There is in Anshutz, however, a painterly freedom, especially in the plein-air oil landscapes, which Eakins never permitted himself, and a lyricism in the watercolors that is similarly alien to Eakins’ sterner temperament. Eakins was no doubt the deeper mind, but Anshutz’s was clearly a happier life, and it shows in the work.
It was not only in his own art, moreover, that Anshutz was more open to the future. His Ironworkers’ Noontime is often said to have influenced the painters of the Ashcan School in the generation following his own–among them, John Sloan, Robert Henri, Everett Shinn and William Glackens, all of whom were Anshutz’s students at the Pennsylvania Academy.
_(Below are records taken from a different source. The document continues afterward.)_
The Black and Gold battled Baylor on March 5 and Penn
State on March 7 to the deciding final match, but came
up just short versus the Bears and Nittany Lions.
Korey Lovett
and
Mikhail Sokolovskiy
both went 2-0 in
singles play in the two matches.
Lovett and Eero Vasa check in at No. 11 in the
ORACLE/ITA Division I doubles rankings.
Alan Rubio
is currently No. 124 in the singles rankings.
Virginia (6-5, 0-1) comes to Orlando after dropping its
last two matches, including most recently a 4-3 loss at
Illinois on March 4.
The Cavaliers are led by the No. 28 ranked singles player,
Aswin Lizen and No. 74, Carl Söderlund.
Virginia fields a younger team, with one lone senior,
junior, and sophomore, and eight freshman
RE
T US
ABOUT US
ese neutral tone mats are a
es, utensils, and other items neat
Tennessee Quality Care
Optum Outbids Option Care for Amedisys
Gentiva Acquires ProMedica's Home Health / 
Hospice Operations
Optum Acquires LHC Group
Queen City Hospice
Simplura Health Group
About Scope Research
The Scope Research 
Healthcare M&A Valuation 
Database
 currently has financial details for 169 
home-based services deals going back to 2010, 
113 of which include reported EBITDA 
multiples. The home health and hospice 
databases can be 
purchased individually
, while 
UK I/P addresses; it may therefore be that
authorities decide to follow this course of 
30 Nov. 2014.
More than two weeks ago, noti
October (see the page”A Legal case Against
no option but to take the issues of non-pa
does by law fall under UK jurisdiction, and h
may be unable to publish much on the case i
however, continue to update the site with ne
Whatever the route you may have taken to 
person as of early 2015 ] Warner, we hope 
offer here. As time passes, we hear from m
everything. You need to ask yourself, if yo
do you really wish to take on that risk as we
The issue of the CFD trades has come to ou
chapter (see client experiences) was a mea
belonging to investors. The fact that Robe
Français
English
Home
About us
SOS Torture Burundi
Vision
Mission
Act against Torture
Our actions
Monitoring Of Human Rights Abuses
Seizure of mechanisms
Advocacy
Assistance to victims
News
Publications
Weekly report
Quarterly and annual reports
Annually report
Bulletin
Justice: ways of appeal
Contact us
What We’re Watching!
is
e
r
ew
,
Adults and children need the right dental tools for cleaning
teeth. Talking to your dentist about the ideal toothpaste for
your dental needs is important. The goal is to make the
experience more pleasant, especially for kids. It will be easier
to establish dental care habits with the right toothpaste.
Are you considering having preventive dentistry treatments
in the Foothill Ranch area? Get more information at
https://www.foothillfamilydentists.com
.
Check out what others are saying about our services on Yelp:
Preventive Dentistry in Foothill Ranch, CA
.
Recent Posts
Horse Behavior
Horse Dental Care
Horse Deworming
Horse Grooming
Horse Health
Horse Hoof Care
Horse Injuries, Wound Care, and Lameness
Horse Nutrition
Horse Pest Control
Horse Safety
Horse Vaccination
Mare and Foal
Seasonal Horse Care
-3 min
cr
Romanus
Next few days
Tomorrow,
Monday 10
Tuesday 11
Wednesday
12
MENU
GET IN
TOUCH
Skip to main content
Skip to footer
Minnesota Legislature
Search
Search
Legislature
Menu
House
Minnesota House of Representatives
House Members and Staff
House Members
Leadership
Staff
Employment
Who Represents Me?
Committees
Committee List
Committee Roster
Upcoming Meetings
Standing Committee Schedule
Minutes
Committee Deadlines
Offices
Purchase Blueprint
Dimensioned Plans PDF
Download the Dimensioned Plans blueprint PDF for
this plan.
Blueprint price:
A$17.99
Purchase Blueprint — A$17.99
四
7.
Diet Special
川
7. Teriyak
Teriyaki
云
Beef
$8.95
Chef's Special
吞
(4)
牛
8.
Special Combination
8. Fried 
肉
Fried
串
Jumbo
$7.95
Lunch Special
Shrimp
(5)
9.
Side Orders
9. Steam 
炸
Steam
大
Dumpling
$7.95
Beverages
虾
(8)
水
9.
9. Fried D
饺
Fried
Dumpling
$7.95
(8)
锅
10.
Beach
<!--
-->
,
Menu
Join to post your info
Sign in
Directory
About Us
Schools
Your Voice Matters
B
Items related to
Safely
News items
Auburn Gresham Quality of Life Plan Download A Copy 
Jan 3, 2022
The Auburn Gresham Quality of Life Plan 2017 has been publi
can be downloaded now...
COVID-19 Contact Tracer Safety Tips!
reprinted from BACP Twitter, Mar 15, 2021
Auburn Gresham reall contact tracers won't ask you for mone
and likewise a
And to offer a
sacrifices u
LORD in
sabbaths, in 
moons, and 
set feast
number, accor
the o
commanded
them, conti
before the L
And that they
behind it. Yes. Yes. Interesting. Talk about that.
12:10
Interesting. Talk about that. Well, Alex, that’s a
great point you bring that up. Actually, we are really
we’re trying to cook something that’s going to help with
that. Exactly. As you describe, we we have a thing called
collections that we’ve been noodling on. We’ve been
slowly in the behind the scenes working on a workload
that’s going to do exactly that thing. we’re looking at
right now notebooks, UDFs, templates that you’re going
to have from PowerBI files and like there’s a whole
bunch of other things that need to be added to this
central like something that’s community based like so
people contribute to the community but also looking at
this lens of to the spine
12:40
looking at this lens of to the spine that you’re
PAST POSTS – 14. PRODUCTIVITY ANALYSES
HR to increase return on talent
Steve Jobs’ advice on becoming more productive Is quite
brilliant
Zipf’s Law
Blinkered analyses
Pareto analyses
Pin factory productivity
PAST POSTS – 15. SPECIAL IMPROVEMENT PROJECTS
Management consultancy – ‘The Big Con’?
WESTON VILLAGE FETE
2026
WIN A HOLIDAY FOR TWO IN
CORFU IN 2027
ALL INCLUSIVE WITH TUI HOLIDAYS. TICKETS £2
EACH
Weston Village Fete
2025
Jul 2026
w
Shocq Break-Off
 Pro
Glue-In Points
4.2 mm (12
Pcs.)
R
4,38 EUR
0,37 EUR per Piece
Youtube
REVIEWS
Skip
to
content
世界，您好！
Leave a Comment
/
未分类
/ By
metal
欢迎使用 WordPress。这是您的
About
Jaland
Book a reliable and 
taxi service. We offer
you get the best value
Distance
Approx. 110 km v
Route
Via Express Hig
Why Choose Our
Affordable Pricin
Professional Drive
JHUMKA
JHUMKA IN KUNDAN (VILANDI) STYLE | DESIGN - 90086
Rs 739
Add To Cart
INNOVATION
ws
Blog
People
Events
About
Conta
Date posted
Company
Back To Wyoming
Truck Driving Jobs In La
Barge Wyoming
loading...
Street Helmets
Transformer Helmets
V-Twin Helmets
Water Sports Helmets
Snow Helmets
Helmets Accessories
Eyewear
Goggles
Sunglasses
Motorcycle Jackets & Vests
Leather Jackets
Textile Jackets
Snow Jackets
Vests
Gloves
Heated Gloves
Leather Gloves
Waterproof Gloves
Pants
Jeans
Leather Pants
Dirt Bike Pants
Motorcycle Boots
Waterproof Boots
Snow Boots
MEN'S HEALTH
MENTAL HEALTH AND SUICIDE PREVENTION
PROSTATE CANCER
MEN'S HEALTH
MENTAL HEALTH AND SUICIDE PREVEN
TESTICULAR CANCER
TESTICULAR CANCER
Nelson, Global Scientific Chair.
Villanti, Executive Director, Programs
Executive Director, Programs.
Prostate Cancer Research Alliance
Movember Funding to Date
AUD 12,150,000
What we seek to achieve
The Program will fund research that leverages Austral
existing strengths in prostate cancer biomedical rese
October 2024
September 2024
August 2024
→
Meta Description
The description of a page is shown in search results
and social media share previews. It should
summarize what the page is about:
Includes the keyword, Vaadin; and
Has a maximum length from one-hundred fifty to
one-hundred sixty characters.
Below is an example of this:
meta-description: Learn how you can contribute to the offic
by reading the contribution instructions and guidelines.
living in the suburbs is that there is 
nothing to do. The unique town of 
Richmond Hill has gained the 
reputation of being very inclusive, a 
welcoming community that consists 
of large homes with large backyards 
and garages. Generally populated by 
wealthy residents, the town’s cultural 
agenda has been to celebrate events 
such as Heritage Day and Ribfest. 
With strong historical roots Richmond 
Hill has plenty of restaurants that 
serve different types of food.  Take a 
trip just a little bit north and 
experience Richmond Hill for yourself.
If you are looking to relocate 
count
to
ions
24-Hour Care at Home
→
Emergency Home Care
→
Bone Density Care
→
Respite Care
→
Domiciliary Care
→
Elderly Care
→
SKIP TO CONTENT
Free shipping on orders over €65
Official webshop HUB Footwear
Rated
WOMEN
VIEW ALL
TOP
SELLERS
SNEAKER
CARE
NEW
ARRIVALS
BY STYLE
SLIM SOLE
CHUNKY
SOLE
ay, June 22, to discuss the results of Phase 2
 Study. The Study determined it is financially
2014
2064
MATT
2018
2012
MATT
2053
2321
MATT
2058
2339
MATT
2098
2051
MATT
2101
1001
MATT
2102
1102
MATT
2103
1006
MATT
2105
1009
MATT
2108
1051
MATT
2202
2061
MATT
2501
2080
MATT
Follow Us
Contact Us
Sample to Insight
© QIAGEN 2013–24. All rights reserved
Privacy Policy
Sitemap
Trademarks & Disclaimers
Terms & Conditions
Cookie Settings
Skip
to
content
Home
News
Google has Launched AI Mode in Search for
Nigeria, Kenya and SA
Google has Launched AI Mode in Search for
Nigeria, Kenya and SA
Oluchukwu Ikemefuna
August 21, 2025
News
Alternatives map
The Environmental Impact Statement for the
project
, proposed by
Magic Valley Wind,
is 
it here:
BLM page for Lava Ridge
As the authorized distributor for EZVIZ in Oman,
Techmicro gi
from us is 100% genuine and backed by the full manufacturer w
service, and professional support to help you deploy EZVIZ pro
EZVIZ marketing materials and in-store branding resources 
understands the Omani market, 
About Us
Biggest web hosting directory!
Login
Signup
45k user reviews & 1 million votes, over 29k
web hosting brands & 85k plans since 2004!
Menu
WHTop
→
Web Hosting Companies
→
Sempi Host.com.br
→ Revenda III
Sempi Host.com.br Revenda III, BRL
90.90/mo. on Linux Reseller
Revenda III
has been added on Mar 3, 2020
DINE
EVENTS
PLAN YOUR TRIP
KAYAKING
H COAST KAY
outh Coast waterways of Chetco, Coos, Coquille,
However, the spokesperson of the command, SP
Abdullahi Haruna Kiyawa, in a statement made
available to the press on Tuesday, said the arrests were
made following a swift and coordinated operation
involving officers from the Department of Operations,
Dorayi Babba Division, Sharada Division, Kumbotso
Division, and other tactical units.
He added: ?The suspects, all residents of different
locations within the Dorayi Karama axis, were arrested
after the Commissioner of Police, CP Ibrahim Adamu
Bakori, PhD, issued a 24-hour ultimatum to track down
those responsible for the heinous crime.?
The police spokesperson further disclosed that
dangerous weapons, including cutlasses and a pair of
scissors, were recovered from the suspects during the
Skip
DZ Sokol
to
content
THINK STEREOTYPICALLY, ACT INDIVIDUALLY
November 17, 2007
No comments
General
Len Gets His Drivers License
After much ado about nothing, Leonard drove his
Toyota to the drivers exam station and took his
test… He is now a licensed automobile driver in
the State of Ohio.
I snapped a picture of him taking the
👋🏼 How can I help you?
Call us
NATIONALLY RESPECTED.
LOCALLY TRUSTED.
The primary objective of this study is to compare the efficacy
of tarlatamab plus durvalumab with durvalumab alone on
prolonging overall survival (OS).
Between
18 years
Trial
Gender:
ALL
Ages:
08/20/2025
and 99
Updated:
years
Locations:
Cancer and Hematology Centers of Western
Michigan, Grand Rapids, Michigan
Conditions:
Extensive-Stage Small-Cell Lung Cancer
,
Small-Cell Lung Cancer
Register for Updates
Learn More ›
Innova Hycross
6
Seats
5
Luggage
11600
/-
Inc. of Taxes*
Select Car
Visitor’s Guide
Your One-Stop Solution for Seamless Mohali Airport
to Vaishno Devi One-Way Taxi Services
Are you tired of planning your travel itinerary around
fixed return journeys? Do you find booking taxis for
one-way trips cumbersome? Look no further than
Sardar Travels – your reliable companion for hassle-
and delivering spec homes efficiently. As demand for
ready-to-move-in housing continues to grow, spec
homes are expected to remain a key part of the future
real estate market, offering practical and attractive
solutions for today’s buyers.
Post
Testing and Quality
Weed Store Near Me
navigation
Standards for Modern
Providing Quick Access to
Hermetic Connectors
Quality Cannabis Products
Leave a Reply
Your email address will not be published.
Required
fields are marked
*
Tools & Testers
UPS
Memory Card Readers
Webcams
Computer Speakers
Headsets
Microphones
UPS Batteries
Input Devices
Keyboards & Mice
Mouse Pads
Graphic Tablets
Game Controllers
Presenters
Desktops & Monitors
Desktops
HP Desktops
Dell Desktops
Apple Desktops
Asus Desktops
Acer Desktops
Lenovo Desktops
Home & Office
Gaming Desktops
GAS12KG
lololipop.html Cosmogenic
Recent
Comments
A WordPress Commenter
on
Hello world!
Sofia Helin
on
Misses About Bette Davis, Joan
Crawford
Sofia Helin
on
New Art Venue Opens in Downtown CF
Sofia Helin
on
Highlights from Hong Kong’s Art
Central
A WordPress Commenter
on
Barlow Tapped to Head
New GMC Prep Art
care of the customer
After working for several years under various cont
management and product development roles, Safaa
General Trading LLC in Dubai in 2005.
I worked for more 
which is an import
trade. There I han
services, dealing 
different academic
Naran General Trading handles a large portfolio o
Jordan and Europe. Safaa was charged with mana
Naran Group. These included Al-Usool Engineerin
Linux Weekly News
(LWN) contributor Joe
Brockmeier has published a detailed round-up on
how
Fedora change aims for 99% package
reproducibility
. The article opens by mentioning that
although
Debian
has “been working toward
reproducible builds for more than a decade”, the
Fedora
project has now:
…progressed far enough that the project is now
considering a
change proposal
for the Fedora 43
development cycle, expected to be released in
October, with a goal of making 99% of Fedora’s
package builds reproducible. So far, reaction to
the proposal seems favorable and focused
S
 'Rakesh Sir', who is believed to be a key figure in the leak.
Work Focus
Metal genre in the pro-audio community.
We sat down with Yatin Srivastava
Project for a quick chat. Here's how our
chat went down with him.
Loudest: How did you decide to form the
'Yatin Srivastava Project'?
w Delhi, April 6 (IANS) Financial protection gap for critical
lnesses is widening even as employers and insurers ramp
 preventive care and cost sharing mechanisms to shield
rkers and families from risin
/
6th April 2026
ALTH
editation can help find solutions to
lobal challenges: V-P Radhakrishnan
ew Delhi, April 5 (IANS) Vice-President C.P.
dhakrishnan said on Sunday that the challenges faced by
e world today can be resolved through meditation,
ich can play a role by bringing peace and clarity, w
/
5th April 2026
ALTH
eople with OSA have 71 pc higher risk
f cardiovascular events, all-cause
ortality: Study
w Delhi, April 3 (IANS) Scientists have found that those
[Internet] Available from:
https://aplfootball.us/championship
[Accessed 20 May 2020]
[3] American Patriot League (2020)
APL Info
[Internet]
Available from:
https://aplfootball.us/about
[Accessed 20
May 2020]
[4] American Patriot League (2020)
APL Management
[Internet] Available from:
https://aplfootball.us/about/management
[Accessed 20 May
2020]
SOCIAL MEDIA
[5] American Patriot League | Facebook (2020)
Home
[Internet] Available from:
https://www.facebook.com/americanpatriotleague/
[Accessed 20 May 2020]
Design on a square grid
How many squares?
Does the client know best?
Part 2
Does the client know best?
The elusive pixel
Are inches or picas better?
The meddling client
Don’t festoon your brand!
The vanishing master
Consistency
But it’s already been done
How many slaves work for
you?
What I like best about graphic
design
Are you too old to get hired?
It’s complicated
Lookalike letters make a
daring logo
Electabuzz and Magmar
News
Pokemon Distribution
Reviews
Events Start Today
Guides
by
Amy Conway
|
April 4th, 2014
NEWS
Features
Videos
So were Charles Demuth and Charles Sheeler, the masters of Precisionism who are said to have been influenced by those smokestacks in the background of Ironworkers’ Noontime . Be that as it may, Anshutz was obviously the kind of teacher who encouraged his students to pursue the kind of artistic independence that he won for himself after his break with Eakins.
But how are we to reconcile Anshutz’s homage to the industrial scene in Ironworkers , his most famous painting, with his much longer preoccupation with Arcadian subjects? It’s been some years since I last saw Ironworkers , but in studying the reproduction of it in the catalog of the current exhibition, I have come away with the impression that we may have been misunderstanding this painting. Thinking about it now in the context of his paintings of women, children and landscapes, it occurs to me that Ironworkers , too, treats its principal subjects–these manly proletarians striking balletic poses in the noonday sun–as an Arcadian idyll.
If we compare Ironworkers with a really horrific painting of the industrial scene like Adolf Menzel’s Iron-Rolling Mill (Modern Cyclops) (1875), which will be on view at the National Gallery in Washington this summer, Anshutz’s really is an idyll of some kind. We were not to see anything quite like it in American art until the 1930′s, when the vogue of Social Realism and the W.P.A. mural project produced a great many images of noble workers with beautiful physiques. By the 1930′s, of course, the subject had been radically politicized, while Ironworkers seems to be oblivious to politics of any sort. Yet in retrospect, Anshutz may now be seen to have been a forerunner of the movement that succeeded in sentimentalizing the working class.
Yes, it is a melancholy fate for an artist to be remembered for a single example of his work–but now, perhaps, with this exhibition of Painting Arcadia , we have a quite different understanding of Anshutz. The exhibition remains on view at James Graham & Sons, 1014 Madison Avenue at 78th Street, through June 1.